India Bans SMS Services in Kashmir

The Indian Supreme Court has ignored the Jammu and Kashmir High Court’s decision to lift the state-wide ban on SMS (Short Message Service, or texting) services, MSN News India reported. The ban was imposed on August 3rd after the state blamed SMS messages for “spread(ing) rumors during protests” and “whipping up communal tensions.” Ultimately, the ban was extended after the Indian government declared that “the curbs imposed on SMS services were necessary to prevent unscrupulous elements from misusing them.”

The state’s ban only reaffirms the powerful role SMS messaging has played in the region, especially in allowing protestors to mobilize and share political updates.

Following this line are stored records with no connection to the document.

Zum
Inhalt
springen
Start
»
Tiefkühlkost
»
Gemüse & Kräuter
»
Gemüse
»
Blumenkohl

Activists in Pakistan used SMS messaging to communicate and organize protests when former President Musharraf declared martial law in November 2007; and it has been used on campuses across India to mobilize student demonstrations, most recently at Delhi University. Now, despite the “indefinite curfew” that was imposed on the valley on Sunday, thousands have marched across Kashmir, in opposition to India’s military occupation and its most recent acts of aggression in the region.

From Sri Nagar, the BBC’s Altaf Hussain wrote, “The strength of the protests is an embarrassment for the Indian authorities.” Blogger KashmirViews, who was an eyewitness to the march in Eidgah, supplemented Hussain’s claim:

“There were people from all parts of Valley, enveloping everything under the sun. Political, social, economic and religious organizations. Lawyers, doctors, cops in civvies, white collar employees, blue-collar employees. Children’s gangs, Women’s guild, cart pushers, the destitute and even the differently able (Handicapped) were present.”

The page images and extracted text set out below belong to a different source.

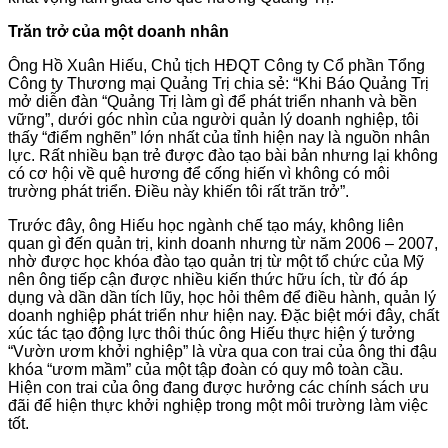
Trăn trở của một doanh nhân
Ông Hồ Xuân Hiếu, Chủ tịch HĐQT Công ty Cổ phần Tổng
Công ty Thương mại Quảng Trị chia sẻ: “Khi Báo Quảng Trị
mở diễn đàn “Quảng Trị làm gì để phát triển nhanh và bền
vững”, dưới góc nhìn của người quản lý doanh nghiệp, tôi
thấy “điểm nghẽn” lớn nhất của tỉnh hiện nay là nguồn nhân
lực. Rất nhiều bạn trẻ được đào tạo bài bản nhưng lại không
có cơ hội về quê hương để cống hiến vì không có môi
trường phát triển. Điều này khiến tôi rất trăn trở”.
Trước đây, ông Hiếu học ngành chế tạo máy, không liên
quan gì đến quản trị, kinh doanh nhưng từ năm 2006 – 2007,
nhờ được học khóa đào tạo quản trị từ một tổ chức của Mỹ
nên ông tiếp cận được nhiều kiến thức hữu ích, từ đó áp
dụng và dần dần tích lũy, học hỏi thêm để điều hành, quản lý
doanh nghiệp phát triển như hiện nay. Đặc biệt mới đây, chất
xúc tác tạo động lực thôi thúc ông Hiếu thực hiện ý tưởng
“Vườn ươm khởi nghiệp” là vừa qua con trai của ông thi đậu
khóa “ươm mầm” của một tập đoàn có quy mô toàn cầu.
Hiện con trai của ông đang được hưởng các chính sách ưu
đãi để hiện thực khởi nghiệp trong một môi trường làm việc
tốt.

With the overwhelming opposition it faces, India’s decision to ban SMS messaging – as well as two local TV stations – is not entirely surprising. In a country, and region, where cell phones are far more accessible than the internet, SMS messaging has become a critical device for mobilizing people. Also, the state’s explanation for the ban – to restrict the circulation of “rumors” by “unscrupulous elements” – seems dubious. Given India’s rapidly growing tech sector and increasingly tech savvy population, the government would be unable to limit the use of digital networked technologies within its own country without generating dissent among the country’s growing middle class. Sadly, India has disregarded such a policy in Kashmir.